-- DATASET ENTRIES follows --
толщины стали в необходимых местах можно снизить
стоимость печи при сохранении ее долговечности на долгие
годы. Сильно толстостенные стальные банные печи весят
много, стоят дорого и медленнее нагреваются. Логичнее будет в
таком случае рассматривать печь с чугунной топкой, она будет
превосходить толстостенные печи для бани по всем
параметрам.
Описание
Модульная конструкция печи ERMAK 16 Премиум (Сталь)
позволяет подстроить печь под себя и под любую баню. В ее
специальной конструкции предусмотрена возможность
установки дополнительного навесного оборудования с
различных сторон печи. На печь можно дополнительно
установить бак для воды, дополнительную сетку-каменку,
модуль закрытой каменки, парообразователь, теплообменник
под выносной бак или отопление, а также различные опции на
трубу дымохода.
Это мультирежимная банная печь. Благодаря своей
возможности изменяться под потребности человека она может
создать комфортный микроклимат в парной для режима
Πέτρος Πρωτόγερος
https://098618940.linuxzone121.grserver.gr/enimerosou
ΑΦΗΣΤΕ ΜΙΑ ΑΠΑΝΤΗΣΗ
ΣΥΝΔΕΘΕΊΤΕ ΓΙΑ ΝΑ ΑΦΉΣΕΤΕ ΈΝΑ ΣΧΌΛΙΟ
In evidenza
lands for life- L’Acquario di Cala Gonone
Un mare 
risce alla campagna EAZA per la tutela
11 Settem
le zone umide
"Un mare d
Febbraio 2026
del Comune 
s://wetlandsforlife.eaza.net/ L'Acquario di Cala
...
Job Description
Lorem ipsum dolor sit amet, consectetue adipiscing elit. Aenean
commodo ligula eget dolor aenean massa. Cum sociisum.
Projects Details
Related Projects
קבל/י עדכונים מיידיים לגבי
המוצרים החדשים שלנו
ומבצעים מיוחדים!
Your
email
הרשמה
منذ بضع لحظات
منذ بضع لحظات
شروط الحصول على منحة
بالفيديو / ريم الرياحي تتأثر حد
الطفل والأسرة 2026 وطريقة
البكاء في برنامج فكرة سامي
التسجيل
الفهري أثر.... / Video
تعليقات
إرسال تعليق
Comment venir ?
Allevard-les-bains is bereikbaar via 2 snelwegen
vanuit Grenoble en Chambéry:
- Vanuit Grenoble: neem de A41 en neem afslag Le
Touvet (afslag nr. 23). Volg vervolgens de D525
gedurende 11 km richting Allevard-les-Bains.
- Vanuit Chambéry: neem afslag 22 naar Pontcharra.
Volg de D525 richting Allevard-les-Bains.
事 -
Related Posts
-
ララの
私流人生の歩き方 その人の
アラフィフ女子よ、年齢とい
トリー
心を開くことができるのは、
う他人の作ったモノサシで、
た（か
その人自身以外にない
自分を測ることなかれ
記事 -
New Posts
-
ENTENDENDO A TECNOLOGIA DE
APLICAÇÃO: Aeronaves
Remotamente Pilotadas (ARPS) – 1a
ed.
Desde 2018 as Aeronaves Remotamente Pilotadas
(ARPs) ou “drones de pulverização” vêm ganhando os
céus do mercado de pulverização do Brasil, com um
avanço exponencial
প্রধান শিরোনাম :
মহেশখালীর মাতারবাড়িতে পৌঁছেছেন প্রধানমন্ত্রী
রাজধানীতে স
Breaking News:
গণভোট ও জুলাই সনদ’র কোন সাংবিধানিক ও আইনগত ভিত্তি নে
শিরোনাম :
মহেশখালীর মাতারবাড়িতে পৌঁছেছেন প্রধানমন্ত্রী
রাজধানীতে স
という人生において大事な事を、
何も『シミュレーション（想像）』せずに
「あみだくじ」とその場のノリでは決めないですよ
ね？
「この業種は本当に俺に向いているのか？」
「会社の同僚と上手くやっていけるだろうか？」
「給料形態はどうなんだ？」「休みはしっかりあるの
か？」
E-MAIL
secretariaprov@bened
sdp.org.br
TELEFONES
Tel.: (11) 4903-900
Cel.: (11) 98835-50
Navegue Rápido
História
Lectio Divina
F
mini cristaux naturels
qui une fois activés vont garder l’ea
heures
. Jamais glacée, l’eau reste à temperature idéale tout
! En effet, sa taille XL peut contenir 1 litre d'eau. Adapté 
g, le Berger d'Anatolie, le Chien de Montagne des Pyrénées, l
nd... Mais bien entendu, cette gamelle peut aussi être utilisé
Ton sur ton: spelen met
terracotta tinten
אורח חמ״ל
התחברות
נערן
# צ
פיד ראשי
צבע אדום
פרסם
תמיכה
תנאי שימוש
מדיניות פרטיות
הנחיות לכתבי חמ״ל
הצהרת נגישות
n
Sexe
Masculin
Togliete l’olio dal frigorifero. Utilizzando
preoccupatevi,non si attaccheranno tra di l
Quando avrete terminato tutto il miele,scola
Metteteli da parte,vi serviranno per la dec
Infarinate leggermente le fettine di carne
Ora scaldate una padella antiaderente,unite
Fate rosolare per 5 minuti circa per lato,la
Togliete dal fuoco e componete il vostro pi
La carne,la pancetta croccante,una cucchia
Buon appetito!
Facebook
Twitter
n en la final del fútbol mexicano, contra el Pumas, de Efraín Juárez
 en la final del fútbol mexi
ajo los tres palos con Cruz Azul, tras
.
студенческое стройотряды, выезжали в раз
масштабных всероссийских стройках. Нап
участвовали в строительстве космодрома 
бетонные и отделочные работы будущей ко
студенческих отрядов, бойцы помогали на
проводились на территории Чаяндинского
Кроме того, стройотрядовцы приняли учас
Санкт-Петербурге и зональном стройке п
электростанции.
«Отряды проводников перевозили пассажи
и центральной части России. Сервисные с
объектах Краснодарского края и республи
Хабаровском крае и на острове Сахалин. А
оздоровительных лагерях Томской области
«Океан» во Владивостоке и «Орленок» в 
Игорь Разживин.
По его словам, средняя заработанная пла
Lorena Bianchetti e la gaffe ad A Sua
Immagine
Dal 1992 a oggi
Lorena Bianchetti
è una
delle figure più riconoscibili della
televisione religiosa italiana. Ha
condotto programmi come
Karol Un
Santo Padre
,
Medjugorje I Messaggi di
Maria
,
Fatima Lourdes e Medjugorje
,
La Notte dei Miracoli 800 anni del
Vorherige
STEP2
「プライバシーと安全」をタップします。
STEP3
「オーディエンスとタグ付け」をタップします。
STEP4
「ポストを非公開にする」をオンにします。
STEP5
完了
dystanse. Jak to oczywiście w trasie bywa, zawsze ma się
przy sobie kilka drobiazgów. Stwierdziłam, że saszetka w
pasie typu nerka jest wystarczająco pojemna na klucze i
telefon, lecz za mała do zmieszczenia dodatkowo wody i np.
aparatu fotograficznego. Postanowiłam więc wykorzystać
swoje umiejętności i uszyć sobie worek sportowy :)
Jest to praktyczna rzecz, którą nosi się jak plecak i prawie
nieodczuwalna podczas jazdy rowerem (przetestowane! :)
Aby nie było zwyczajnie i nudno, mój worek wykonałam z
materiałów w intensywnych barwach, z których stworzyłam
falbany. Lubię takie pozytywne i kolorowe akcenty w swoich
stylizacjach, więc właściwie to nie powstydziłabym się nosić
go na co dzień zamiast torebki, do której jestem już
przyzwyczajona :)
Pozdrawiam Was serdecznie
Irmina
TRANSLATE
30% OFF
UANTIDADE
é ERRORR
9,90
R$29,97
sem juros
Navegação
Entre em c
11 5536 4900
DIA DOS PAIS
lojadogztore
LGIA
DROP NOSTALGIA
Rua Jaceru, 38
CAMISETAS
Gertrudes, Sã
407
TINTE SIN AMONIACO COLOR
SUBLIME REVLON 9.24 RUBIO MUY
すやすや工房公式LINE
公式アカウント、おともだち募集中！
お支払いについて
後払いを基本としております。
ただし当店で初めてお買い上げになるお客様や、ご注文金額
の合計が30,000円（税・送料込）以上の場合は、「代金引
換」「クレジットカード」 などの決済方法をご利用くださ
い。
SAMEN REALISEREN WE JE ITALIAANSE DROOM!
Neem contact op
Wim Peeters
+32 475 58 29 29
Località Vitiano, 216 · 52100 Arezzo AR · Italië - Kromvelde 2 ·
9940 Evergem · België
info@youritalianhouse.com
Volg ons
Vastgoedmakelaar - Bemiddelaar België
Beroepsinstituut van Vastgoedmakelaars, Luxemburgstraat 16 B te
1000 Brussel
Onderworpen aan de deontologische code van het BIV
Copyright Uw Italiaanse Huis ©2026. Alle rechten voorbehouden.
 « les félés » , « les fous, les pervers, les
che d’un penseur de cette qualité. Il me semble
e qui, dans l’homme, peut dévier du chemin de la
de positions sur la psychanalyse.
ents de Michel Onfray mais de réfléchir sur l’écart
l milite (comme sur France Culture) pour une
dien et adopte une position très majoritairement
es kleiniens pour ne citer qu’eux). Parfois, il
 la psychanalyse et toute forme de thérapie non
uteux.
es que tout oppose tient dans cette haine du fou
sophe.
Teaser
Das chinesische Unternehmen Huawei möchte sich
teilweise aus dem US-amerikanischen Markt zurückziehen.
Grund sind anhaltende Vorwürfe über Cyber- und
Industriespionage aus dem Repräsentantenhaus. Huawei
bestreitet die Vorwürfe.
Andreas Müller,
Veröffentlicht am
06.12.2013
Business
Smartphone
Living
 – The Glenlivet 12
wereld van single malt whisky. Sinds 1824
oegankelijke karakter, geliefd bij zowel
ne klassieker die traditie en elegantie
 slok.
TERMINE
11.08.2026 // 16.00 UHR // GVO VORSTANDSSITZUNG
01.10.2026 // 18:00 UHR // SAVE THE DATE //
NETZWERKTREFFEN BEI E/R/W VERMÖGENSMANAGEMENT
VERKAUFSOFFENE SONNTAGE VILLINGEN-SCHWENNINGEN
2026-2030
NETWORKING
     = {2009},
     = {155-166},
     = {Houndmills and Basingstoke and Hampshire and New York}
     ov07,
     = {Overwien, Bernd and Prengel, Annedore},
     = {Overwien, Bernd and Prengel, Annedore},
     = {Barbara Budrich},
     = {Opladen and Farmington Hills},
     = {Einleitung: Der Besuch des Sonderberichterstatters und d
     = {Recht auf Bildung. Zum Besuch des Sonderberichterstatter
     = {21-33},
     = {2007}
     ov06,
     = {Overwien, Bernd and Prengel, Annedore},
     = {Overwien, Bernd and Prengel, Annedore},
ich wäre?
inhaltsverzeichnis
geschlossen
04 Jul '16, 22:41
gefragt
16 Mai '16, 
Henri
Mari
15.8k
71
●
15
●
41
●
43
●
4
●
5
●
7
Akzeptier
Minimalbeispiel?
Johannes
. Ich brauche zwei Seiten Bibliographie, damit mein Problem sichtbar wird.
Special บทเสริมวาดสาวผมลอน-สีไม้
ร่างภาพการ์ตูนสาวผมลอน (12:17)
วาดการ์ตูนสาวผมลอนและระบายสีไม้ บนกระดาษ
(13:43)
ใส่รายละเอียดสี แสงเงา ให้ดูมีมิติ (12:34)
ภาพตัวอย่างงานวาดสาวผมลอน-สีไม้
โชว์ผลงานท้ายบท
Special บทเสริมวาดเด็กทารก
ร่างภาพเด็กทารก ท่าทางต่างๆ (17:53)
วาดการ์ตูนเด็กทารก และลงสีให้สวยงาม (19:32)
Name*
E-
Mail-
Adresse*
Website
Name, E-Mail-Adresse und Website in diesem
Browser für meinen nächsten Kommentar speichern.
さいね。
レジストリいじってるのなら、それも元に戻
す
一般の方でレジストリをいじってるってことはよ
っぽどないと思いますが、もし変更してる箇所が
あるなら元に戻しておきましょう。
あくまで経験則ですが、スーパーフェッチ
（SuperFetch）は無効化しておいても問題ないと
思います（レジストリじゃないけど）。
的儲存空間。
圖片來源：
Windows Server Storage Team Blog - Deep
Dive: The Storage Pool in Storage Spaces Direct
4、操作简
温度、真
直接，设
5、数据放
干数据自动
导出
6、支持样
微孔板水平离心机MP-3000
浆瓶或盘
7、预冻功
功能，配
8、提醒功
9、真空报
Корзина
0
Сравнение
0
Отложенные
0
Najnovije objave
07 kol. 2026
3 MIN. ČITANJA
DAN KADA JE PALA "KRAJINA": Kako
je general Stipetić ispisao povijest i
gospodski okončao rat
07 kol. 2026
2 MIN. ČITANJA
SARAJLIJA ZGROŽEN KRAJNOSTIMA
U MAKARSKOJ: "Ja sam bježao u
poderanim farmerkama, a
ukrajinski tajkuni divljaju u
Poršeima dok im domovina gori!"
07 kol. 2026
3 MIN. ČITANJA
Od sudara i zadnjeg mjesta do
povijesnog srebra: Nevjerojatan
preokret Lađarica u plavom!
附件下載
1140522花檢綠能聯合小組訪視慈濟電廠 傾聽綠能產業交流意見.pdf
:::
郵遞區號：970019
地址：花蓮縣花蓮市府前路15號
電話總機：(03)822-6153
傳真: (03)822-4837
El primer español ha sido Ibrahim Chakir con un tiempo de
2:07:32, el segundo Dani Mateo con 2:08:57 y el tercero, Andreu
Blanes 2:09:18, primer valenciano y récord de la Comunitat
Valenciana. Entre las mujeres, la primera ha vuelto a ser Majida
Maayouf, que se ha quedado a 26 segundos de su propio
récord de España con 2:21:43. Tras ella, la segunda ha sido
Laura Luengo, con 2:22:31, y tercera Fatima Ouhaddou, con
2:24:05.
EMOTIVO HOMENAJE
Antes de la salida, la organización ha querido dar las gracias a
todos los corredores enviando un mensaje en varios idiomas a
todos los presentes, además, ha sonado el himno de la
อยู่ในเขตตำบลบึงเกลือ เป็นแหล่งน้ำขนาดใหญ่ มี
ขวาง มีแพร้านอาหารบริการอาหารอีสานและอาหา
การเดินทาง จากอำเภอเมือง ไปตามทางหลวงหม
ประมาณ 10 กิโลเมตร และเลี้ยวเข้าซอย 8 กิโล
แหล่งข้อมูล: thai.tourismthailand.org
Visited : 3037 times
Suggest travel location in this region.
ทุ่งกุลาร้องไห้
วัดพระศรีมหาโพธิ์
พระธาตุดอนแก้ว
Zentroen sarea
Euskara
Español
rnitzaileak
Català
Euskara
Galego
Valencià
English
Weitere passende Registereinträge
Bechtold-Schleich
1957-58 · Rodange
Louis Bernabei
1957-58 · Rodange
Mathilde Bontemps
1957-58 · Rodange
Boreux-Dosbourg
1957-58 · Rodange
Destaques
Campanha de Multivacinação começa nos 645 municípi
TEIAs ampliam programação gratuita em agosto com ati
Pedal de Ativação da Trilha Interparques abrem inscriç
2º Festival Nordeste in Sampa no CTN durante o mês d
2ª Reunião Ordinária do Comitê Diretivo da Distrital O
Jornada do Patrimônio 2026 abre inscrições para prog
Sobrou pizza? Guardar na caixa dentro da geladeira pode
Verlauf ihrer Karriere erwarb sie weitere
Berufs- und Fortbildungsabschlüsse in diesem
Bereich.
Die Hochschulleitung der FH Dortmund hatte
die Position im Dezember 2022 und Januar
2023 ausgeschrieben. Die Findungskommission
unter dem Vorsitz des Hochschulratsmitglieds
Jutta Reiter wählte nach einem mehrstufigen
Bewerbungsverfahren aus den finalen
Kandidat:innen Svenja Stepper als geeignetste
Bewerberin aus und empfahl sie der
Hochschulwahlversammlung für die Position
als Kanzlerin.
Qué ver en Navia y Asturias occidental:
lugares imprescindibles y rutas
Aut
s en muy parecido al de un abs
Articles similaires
-- DATASET ENTRIES concluded --
▶ YOUR INSTRUCTIONS
Reproduce the records above line by line, without any change, up to and including the line that holds "таком случае рассматривать".

▶ ANSWER SPACE
толщины стали в необходимых местах можно снизить
стоимость печи при сохранении ее долговечности на долгие
годы. Сильно толстостенные стальные банные печи весят
много, стоят дорого и медленнее нагреваются. Логичнее будет в
таком случае рассматривать печь с чугунной топкой, она будет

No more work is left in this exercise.